Factors you may need to consider when trying to communicate effectively with others could be their age. If it's a child you will need to simplify your language, get down to their level so that eye contact can be easily made. Be aware of your own posture and body language, while assessing theirs so that you can gauge their emotions, and be able to respond appropriately. It is also important to show that you are listening to the child and looking interested in what they are saying. Sometimes it takes a while for a child to get their sentences out, so if you look bored and uninterested, he/she will be less inclined to carry on with the conversation and it may affect their confidence for when communicating in the future.

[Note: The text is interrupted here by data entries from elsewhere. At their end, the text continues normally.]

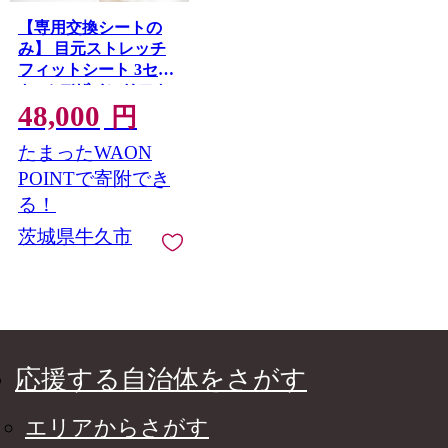
【専用交換シートの
み】 目元ストレッチ
フィットシート 3セッ
ト （ デザインリフト
48,000
または デザインリフ
円
トモア をお持ちの方
たまったWAON
専用） ヤーマン YA-
MAN ya-man 美顔器
POINTで寄附でき
美容家電 リフトアッ
る！
プ リフトケア ハンズ
茨城県牛久市
フリー EMS プレゼン
ト クリスマス 交換用
シート ギフト ご褒美
誕生日 目元ケア エイ
ジングケア ほうれい
線 おうち美容 時短
応援する自治体をさがす
エリアからさがす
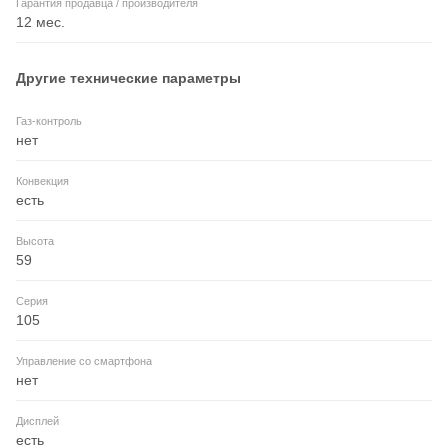
Гарантия продавца / производителя
12 мес.
Другие технические параметры
Газ-контроль
нет
Конвекция
есть
Высота
59
Серия
105
Управление со смартфона
нет
Дисплей
есть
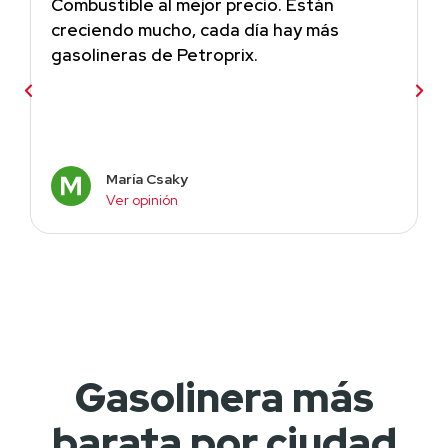
Combustible al mejor precio. Están
creciendo mucho, cada día hay más
gasolineras de Petroprix.
María Csaky
Ver opinión
Gasolinera más
barata por ciudad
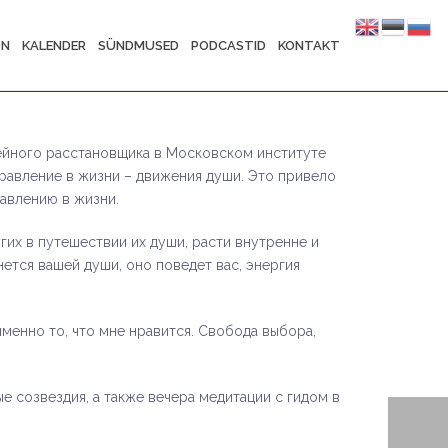
ON
KALENDER
SÜNDMUSED
PODCASTID
KONTAKT
ейного расстановщика в Московском институте
равление в жизни – движения души. Это привело
равлению в жизни.
гих в путешествии их души, расти внутренне и
нется вашей души, оно поведет вас, энергия
 именно то, что мне нравится. Свобода выбора,
 созвездия, а также вечера медитации с гидом в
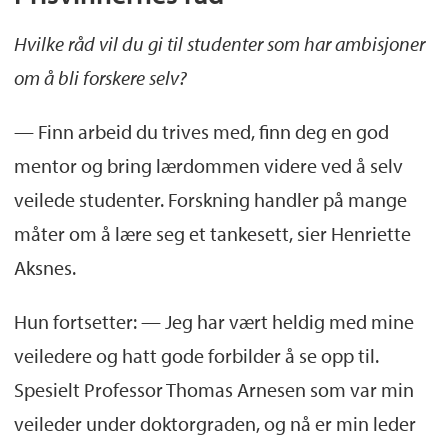
Hvilke råd vil du gi til studenter som har ambisjoner
om å bli forskere selv?
— Finn arbeid du trives med, finn deg en god
mentor og bring lærdommen videre ved å selv
veilede studenter. Forskning handler på mange
måter om å lære seg et tankesett, sier Henriette
Aksnes.
Hun fortsetter: — Jeg har vært heldig med mine
veiledere og hatt gode forbilder å se opp til.
Spesielt Professor Thomas Arnesen som var min
veileder under doktorgraden, og nå er min leder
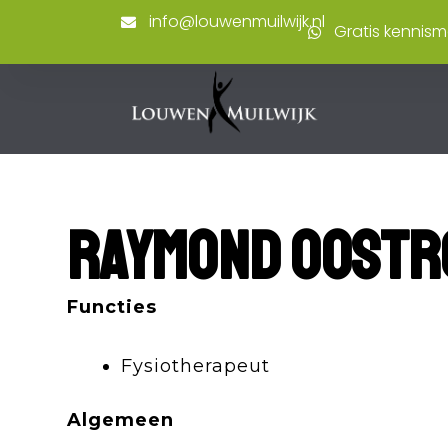
Ga
info@louwenmuilwijk.nl
Gratis kennis
naar
de
inhoud
Raymond Oostr
Functies
Fysiotherapeut
Algemeen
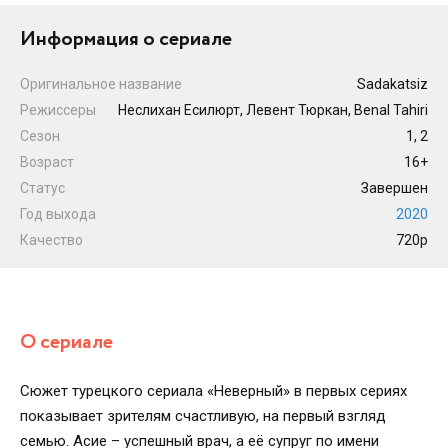
Информация о сериале
Оригинальное название
Sadakatsiz
Режиссеры
Неслихан Есилюрт, Левент Тюркан, Benal Tahiri
Сезон
1, 2
Возраст
16+
Статус
Завершен
Год выхода
2020
Качество
720p
О сериале
Сюжет турецкого сериала «Неверный» в первых сериях
показывает зрителям счастливую, на первый взгляд
семью. Асие – успешный врач, а её супруг по имени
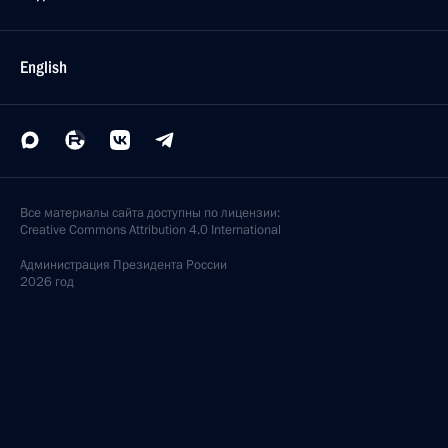
English
Все материалы сайта доступны по лицензии:
Creative Commons Attribution 4.0 International
Администрация
Президента России
2026 год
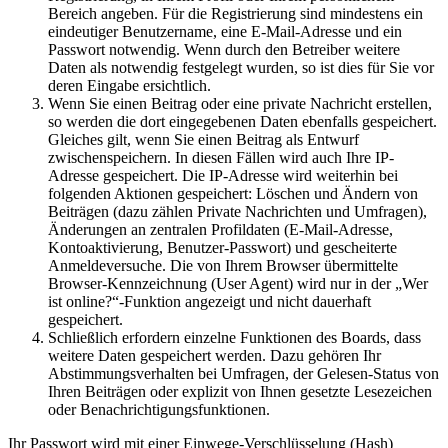
Bereich angeben. Für die Registrierung sind mindestens ein
eindeutiger Benutzername, eine E-Mail-Adresse und ein
Passwort notwendig. Wenn durch den Betreiber weitere
Daten als notwendig festgelegt wurden, so ist dies für Sie vor
deren Eingabe ersichtlich.
Wenn Sie einen Beitrag oder eine private Nachricht erstellen,
so werden die dort eingegebenen Daten ebenfalls gespeichert.
Gleiches gilt, wenn Sie einen Beitrag als Entwurf
zwischenspeichern. In diesen Fällen wird auch Ihre IP-
Adresse gespeichert. Die IP-Adresse wird weiterhin bei
folgenden Aktionen gespeichert: Löschen und Ändern von
Beiträgen (dazu zählen Private Nachrichten und Umfragen),
Änderungen an zentralen Profildaten (E-Mail-Adresse,
Kontoaktivierung, Benutzer-Passwort) und gescheiterte
Anmeldeversuche. Die von Ihrem Browser übermittelte
Browser-Kennzeichnung (User Agent) wird nur in der „Wer
ist online?“-Funktion angezeigt und nicht dauerhaft
gespeichert.
Schließlich erfordern einzelne Funktionen des Boards, dass
weitere Daten gespeichert werden. Dazu gehören Ihr
Abstimmungsverhalten bei Umfragen, der Gelesen-Status von
Ihren Beiträgen oder explizit von Ihnen gesetzte Lesezeichen
oder Benachrichtigungsfunktionen.
Ihr Passwort wird mit einer Einwege-Verschlüsselung (Hash)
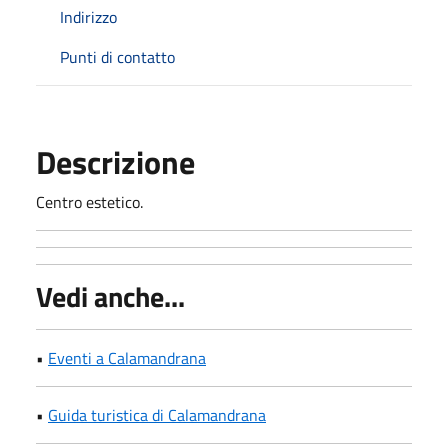
Indirizzo
Punti di contatto
Descrizione
Centro estetico.
Vedi anche...
•
Eventi a Calamandrana
•
Guida turistica di Calamandrana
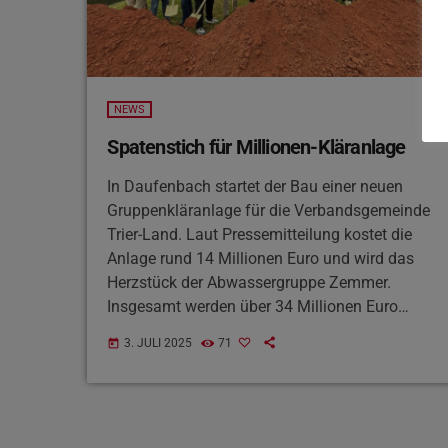
NEWS
Spatenstich für Millionen-Kläranlage
In Daufenbach startet der Bau einer neuen
Gruppenkläranlage für die Verbandsgemeinde
Trier-Land. Laut Pressemitteilung kostet die
Anlage rund 14 Millionen Euro und wird das
Herzstück der Abwassergruppe Zemmer.
Insgesamt werden über 34 Millionen Euro
investiert – mit bis zu 60 Prozent
3. JULI 2025
71
today
Landesförderung. Die neue Kläranlage soll im
drei Jahren fertig sein und Abwasser moderner
und umweltfreundlicher reinigen. Bild:
Verbandsgemeinde Trier-Land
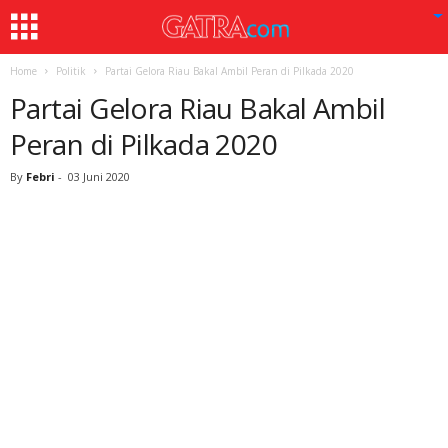
Home
Politik
Partai Gelora Riau Bakal Ambil Peran di Pilkada 2020
Partai Gelora Riau Bakal Ambil
Peran di Pilkada 2020
By
Febri
-
03 Juni 2020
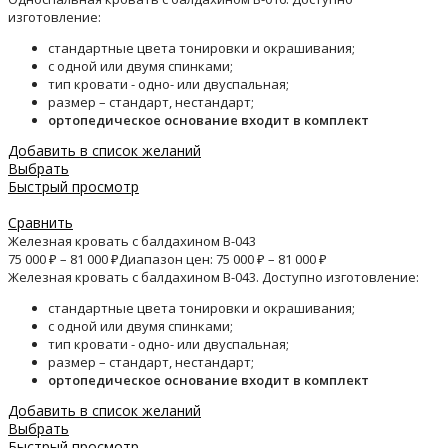
изготовление:
стандартные цвета тонировки и окрашивания;
с одной или двумя спинками;
тип кровати - одно- или двуспальная;
размер – стандарт, нестандарт;
ортопедическое основание входит в комплект
Добавить в список желаний
Выбрать
Быстрый просмотр
Сравнить
Железная кровать с балдахином B-043
75 000
₽
–
81 000
₽
Диапазон цен: 75 000 ₽ – 81 000 ₽
Железная кровать с балдахином B-043. Доступно изготовление:
стандартные цвета тонировки и окрашивания;
с одной или двумя спинками;
тип кровати - одно- или двуспальная;
размер – стандарт, нестандарт;
ортопедическое основание входит в комплект
Добавить в список желаний
Выбрать
Быстрый просмотр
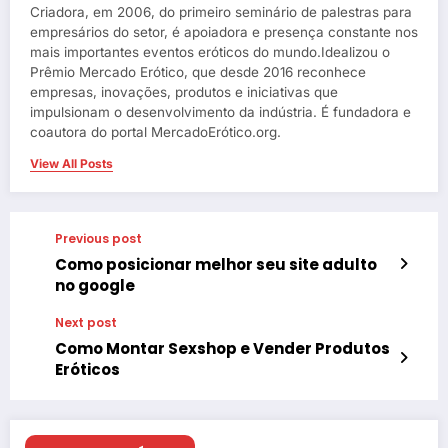
Criadora, em 2006, do primeiro seminário de palestras para
empresários do setor, é apoiadora e presença constante nos
mais importantes eventos eróticos do mundo.Idealizou o
Prêmio Mercado Erótico, que desde 2016 reconhece
empresas, inovações, produtos e iniciativas que
impulsionam o desenvolvimento da indústria. É fundadora e
coautora do portal MercadoErótico.org.
View All Posts
Previous post
Como posicionar melhor seu site adulto
no google
Next post
Como Montar Sexshop e Vender Produtos
Eróticos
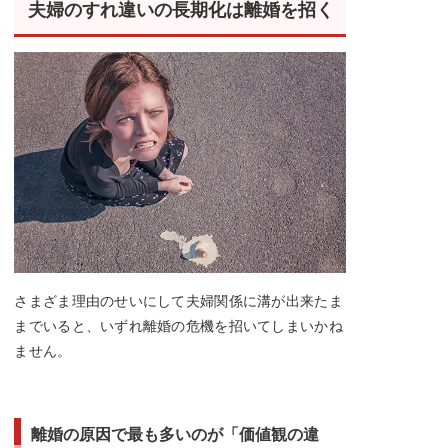
夫婦のすれ違いの長期化は離婚を招く
さまざま理由のせいにして夫婦関係に溝が出来たま
までいると、いずれ離婚の危機を招いてしまいかね
ません。
離婚の原因で最も多いのが「価値観の違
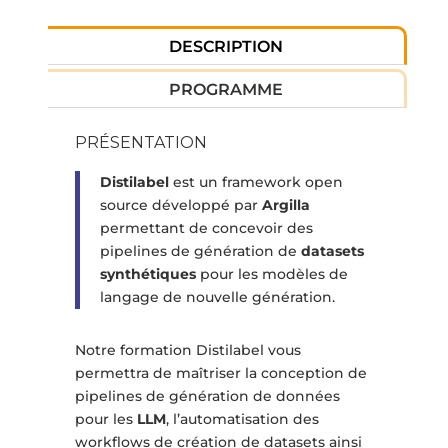
DESCRIPTION
PROGRAMME
PRÉSENTATION
Distilabel
est un framework open
source développé par
Argilla
permettant de concevoir des
pipelines de génération de
datasets
synthétiques
pour les modèles de
langage de nouvelle génération.
Notre formation Distilabel vous
permettra de maîtriser la conception de
pipelines de génération de données
pour les
LLM
, l’automatisation des
workflows de création de datasets ainsi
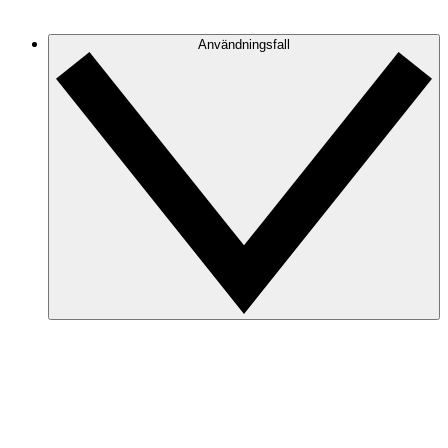
och fokusera på den information du behöver.
Användningsfall
Säkerhet och efterlevnad
Minimera risker och förbered revisioner snabbt med
korrekta molndiagram.
Incidenthantering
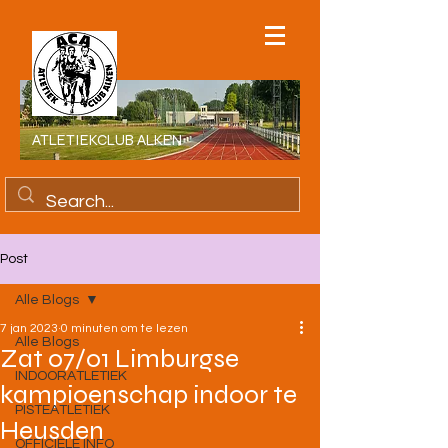
ATLETIEKCLUB ALKEN
Post
Alle Blogs
7 jan 2023
0 minuten om te lezen
Alle Blogs
Zat 07/01 Limburgse
INDOORATLETIEK
kampioenschap indoor te
PISTEATLETIEK
Heusden
OFFICIELE INFO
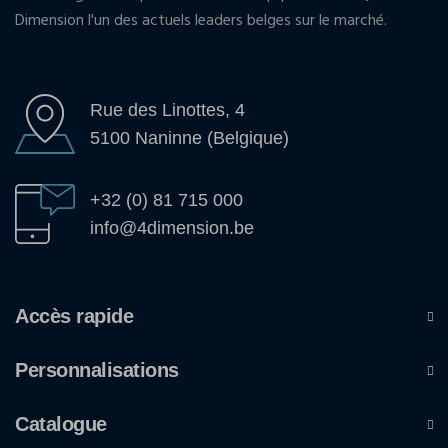
Dimension l'un des actuels leaders belges sur le marché.
Rue des Linottes, 4
5100 Naninne (Belgique)
+32 (0) 81 715 000
info@4dimension.be
Accès rapide
Personnalisations
Catalogue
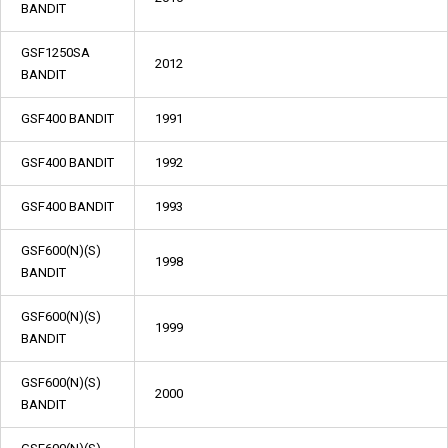
BANDIT
GSF1250SA
2012
BANDIT
GSF400 BANDIT
1991
GSF400 BANDIT
1992
GSF400 BANDIT
1993
GSF600(N)(S)
1998
BANDIT
GSF600(N)(S)
1999
BANDIT
GSF600(N)(S)
2000
BANDIT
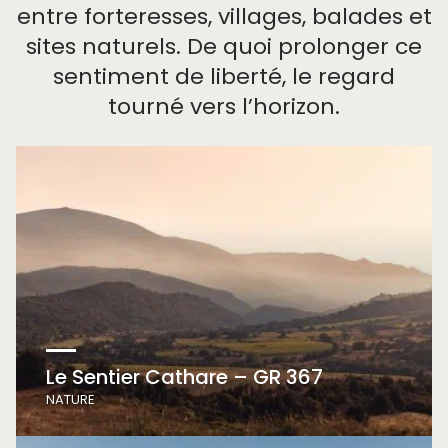
entre forteresses, villages, balades et
sites naturels. De quoi prolonger ce
sentiment de liberté, le regard
tourné vers l’horizon.
Le Sentier Cathare – GR 367
NATURE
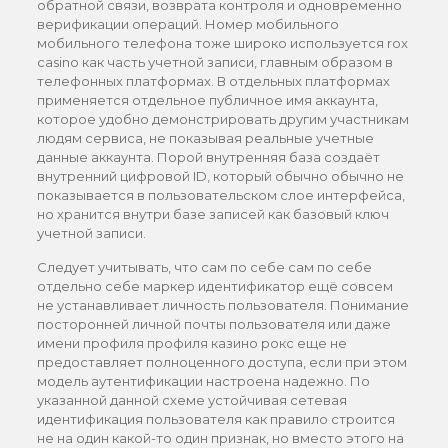
обратной связи, возврата контроля и одновременно
верификации операций. Номер мобильного
мобильного телефона тоже широко используется rox
casino как часть учетной записи, главным образом в
телефонных платформах. В отдельных платформах
применяется отдельное публичное имя аккаунта,
которое удобно демонстрировать другим участникам
людям сервиса, не показывая реальные учетные
данные аккаунта. Порой внутренняя база создаёт
внутренний цифровой ID, который обычно обычно не
показывается в пользовательском слое интерфейса,
но хранится внутри базе записей как базовый ключ
учетной записи.
Следует учитывать, что сам по себе сам по себе
отдельно себе маркер идентификатор ещё совсем
не устанавливает личность пользователя. Понимание
посторонней личной почты пользователя или даже
имени профиля профиля казино рокс еще не
предоставляет полноценного доступа, если при этом
модель аутентификации настроена надежно. По
указанной данной схеме устойчивая сетевая
идентификация пользователя как правило строится
не на один какой-то один признак, но вместо этого на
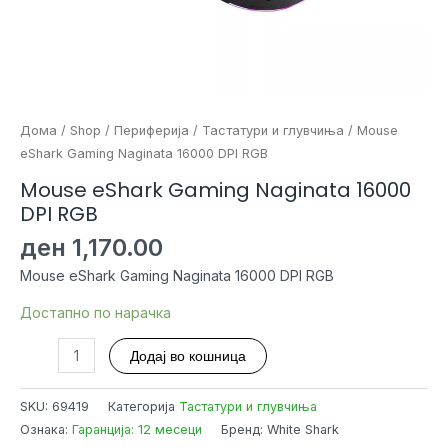
Дома
/
Shop
/
Периферија
/
Тастатури и глувчиња
/ Mouse
eShark Gaming Naginata 16000 DPI RGB
Mouse eShark Gaming Naginata 16000
DPI RGB
ден
1,170.00
Mouse eShark Gaming Naginata 16000 DPI RGB
Достапно по нарачка
Mouse
Додај во кошница
eShark
Gaming
SKU:
69419
Категорија
Тастатури и глувчиња
Naginata
Ознака:
Гаранција: 12 месеци
Бренд: White Shark
16000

When communicating with an adult it is slightly different, the language you use will be more complex and the sentences will flow a bit faster. Good eye to eye contact and facial expressions are important to help you convey your message, and to be able to decode their emotions and feelings. Adults also need to feel valued, so good listening skills are key to effective communication and allowing the other person time to answer before you start talking again, never guess what a person is trying to say.
Effective communication isn't just achieved by verbally expressing yourself though. Some organisations use P.E.C.S (Picture Exchange Communication System), exchanging picture and symbols on a board to communicate feelings, choices, wants and needs. This is particularly useful for children with a speech delay, or children with learning difficulties. Photos of the toys/equipment on the front of the boxes and draws tell everyone where to put it all away after use. Or at snack times the children can see the choices available on the board in photo or picture form.
Children learn to become more affective communicators through role playing games, either with or without adult participation. Listening to stories and discussing them afterwards with others is greatly beneficial to the child,as they are practicing their listening skills and communicating with each other.
Other ways in which adults communicate are trough email, telephone or text message to colleagues. News letters to keep parents informed of general news and updates.
When communicating effectively at work with the children, I like to sit on the floor small hair. I like to be at their level, as I feel it can be a bit intimidating to have an adult standing over and talking. My speech will be slower and clearer, I will use simple words and keep sentences short. Usually I try to ask open ended questions to try and encourage the children to talk to me, instead of giving a dead ended answer with yes or no. Involving the parent/career into the conversation is also great, as it helps me to find out more information about the child. Im able to find out their strengths and abilities and better able to provide activities for that individual child's needs.